START INPUT RECORDS

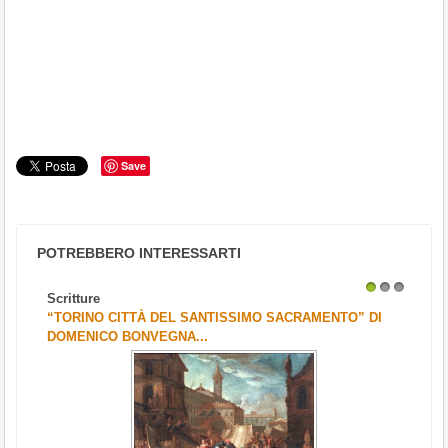
Save
POTREBBERO INTERESSARTI
Scritture
1
2
3
“TORINO CITTÀ DEL SANTISSIMO SACRAMENTO” DI
DOMENICO BONVEGNA...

END INPUT RECORDS

WHAT TO PRODUCE → Please copy the lines above exactly as written, apart from any pictures.

ANSWER →
Save
POTREBBERO INTERESSARTI
Scritture
1
2
3
“TORINO CITTÀ DEL SANTISSIMO SACRAMENTO” DI
DOMENICO BONVEGNA...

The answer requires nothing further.